I'm so sorry for your loss. I can see how very hard it is for you and it's really good that you find a way how to recover. It's a very inspiring story and I really appreciate you sharing it. I myself enjoy walking as well when it gets too bad. I find it very relaxing and grounding. It helps me to get out of my head and see the good things around me.

 

Thank you again

Hi TrueSeeker,

 

I guess that's why I wanted to share it. A few months ago I never thought this would happen. I thought that I was too far down the rabbit hole to ever come back from this. People here said it would get better but I didn't believe them much. 

 

I'm sorry for your loss, grief, pain and anything that might be too painful to mention. I haven't cried for Mum in about 2 months. There are times when I'm close but the difference in how I mourn her now and the helplessness and isolation I felt then is profound. 

 

I sincerely hope you keep enjoying those walks and maybe one day, the good will become visible to you again. It's so hard to see, I know. It has to be there, though, waiting for the moment when you're ready to take it with you.

Hello James Carer

 

Thank you very much for your interest. We all have a story here and I do believe that with the right effort things can become much better.

 

I've been abused most of my life and dealt with cancer treatment. I've pretty well been pushing through all of it, just putting on brave face, ignoring bad things and focusing on creating good things. It worked till late forties when it got all too much and I fell apart.
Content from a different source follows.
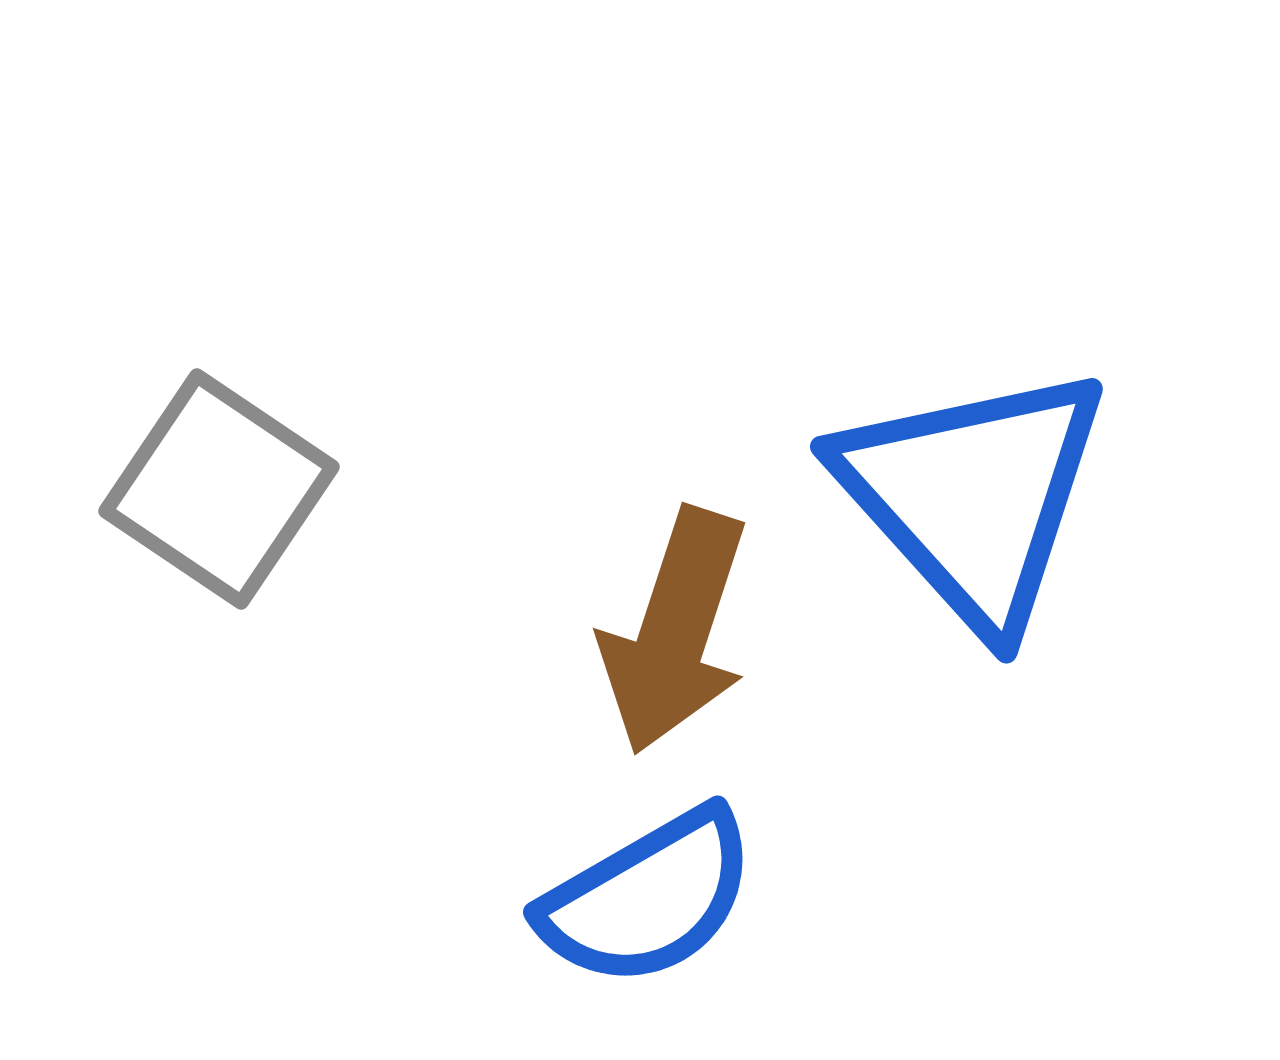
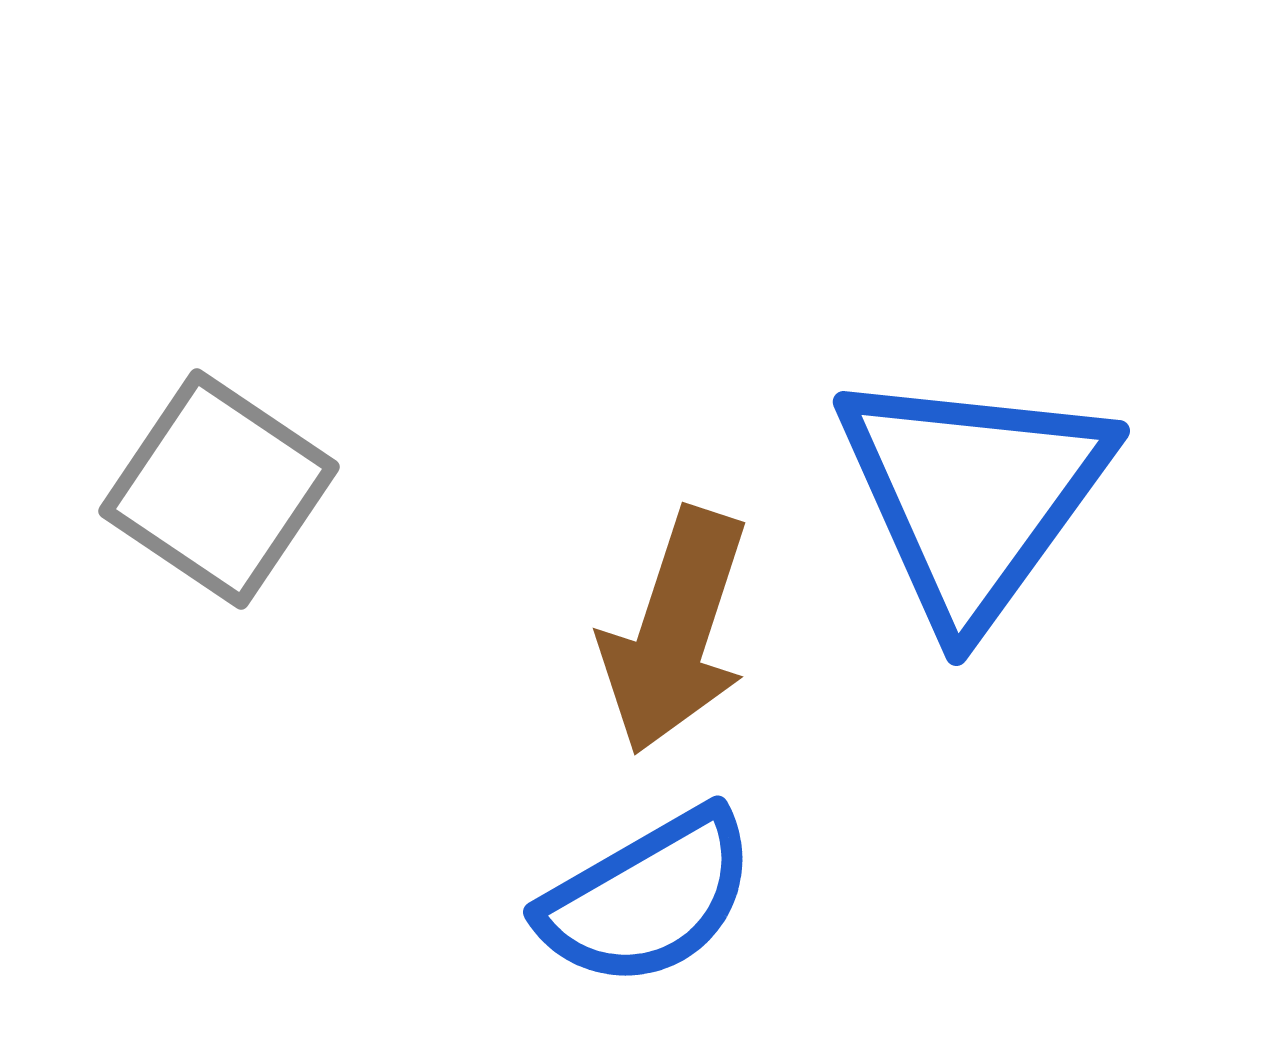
blue triangle: rotated 18 degrees clockwise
I was a mess, I felt lost and thought that I could not trust my mind again, it all got scrambled and whole life trauma got released all at once. I had to face all the things that I locked away and didn't want to face. All the pain of my life came crushing on me. I had horrible panic attacks, night terrors, derealisation, depersonalisation and disassociation. Fight or flight instinct kept being triggered and caused a lot of intrusive thoughts.

 

I had to learn how to face my distressing memories in a calm way and process everything to make sense out of it all so I can feel half normal again. I decided that I want to face it all and never lock anything away again as it will eventually surface anyway in a very uncontrolled painful way. It took me a year to desensitise all the traumas and probably hundreds of kilometres walking to keep myself calm and grounded. To fix my mind, I decided to only focus on what actually happened and remove all the opinions and unhealthy coping mechanisms. I wanted my mind being fully aligned with reality to avoid confusion and to be able to learn lessons from what happened. I'm still processing and making sense out of a lot of things but I found that all I need to do is to let my mind calmly face all the reality (not just the good parts of it) and it's slowly organising it, seeing patterns, learning lessons and accepting the world as it is on its own. No more escaping for me. The aim is to focus on getting good things from life while knowing how to protect myself from the bad things.

 

I'm really happy that you found a way how to get through it all and start seeing good things again. I start having good moments too and I'm very grateful for that. It does help to keep going.

 

Thank you again, I wish you all the best and I hope that we will hear more stories and strategies from you
whenever you feel like sharing them

Eagle Ray
Valued Contributor

Dear JamesCarer and wave to TrueSeeker,

 

Thank you so much for sharing your inspiring post, and you too TrueSeeker for sharing your story. Grief really can have those extreme effects. I was a sole carer too and at the end of it my mental and physical health both collapsed, especially after more stressful incidents following my mother's death. I am still, 5 years later, slowly working my way out of it all, but things are indeed looking up and it's just so wonderful to hear your story and that you are building a new life with someone special. These stories of recovery and healing are so beneficial for others to read. And that living for you is so important - I am beginning to learn to do this for myself now and your post is so encouraging on that journey.